INSTRUCTIONS TO FOLLOW
Those lines of the data that hold the word "CREDITS" are to be copied out.

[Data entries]
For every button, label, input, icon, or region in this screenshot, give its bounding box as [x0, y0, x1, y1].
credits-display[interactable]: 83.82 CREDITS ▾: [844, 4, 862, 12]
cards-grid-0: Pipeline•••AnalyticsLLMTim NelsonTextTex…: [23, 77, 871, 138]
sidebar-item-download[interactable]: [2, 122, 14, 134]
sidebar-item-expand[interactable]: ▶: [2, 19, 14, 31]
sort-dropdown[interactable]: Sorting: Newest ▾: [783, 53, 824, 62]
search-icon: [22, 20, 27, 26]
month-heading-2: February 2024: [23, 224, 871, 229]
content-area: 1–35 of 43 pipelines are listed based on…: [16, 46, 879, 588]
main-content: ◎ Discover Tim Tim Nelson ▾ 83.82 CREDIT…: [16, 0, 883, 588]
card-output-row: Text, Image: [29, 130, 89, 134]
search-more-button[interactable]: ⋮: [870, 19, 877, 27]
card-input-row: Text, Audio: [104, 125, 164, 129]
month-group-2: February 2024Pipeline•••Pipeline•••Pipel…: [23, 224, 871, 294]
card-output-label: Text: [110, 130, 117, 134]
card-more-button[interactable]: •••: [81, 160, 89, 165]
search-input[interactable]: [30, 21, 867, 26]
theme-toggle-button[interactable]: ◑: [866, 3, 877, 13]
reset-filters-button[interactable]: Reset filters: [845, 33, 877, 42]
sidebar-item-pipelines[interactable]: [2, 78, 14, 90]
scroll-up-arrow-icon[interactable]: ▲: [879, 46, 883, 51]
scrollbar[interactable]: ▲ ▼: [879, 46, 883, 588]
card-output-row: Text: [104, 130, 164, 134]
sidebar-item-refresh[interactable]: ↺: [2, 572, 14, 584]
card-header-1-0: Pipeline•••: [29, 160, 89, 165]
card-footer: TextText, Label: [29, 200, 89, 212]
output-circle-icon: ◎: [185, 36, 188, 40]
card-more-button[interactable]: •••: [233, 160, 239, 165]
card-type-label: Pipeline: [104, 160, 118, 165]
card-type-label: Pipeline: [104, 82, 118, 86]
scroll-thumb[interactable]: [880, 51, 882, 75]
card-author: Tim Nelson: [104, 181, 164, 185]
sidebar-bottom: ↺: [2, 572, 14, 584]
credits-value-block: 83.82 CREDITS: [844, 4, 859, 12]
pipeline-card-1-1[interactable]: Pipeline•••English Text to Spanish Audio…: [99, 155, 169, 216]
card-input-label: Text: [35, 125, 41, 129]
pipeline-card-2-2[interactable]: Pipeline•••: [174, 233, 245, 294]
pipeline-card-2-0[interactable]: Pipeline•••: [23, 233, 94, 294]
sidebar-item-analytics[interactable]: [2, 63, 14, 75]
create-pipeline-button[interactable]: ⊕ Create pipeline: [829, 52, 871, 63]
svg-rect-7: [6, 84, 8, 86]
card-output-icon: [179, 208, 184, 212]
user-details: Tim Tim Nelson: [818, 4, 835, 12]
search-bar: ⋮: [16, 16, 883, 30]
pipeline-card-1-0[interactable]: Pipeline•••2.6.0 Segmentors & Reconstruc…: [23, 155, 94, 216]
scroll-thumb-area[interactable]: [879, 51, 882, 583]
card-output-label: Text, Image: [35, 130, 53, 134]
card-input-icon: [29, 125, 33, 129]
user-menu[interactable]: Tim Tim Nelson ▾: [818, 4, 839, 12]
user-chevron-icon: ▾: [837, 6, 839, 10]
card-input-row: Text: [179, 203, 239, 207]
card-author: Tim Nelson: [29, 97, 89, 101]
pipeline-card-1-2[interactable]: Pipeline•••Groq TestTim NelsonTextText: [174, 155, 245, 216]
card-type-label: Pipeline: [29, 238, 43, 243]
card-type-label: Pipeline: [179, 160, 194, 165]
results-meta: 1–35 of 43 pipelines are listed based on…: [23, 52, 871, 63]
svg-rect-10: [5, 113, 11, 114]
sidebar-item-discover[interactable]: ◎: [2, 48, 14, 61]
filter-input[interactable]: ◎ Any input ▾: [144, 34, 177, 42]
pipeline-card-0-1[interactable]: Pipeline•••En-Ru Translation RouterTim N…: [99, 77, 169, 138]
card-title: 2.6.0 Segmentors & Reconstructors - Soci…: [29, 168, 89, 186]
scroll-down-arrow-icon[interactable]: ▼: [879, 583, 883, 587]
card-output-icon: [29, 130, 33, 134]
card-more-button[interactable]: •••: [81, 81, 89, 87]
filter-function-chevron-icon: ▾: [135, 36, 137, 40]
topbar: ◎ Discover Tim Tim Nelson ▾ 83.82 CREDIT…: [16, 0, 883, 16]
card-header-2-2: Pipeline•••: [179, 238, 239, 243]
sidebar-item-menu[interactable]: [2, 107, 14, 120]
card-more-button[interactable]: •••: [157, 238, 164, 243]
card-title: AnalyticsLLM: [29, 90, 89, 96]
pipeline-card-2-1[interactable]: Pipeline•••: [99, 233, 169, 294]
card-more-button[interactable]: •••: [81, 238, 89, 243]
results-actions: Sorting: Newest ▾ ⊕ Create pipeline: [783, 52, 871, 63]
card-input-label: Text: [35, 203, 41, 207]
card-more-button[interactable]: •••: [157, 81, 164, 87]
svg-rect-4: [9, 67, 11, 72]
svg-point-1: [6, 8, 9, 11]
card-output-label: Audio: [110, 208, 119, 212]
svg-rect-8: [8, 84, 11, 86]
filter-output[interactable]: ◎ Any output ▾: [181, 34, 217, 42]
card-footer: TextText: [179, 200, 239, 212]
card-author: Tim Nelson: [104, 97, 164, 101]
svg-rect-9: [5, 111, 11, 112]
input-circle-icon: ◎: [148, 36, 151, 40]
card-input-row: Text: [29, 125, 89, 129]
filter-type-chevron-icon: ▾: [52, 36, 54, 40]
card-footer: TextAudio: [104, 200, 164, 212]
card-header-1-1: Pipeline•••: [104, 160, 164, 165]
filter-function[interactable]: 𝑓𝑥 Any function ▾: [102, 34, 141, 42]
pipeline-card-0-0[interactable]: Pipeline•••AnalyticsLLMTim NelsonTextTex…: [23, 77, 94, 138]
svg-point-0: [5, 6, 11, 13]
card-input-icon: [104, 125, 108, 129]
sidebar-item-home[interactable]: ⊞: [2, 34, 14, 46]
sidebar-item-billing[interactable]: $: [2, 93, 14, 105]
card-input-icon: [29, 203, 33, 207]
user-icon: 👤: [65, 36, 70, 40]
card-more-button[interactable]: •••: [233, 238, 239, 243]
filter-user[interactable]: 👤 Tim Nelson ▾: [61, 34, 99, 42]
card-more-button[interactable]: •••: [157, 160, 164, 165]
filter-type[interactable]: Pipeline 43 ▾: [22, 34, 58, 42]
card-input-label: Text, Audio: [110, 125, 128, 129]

RESULT BELOW
credits-display[interactable]: 83.82 CREDITS ▾: [844, 4, 862, 12]
credits-value-block: 83.82 CREDITS: [844, 4, 859, 12]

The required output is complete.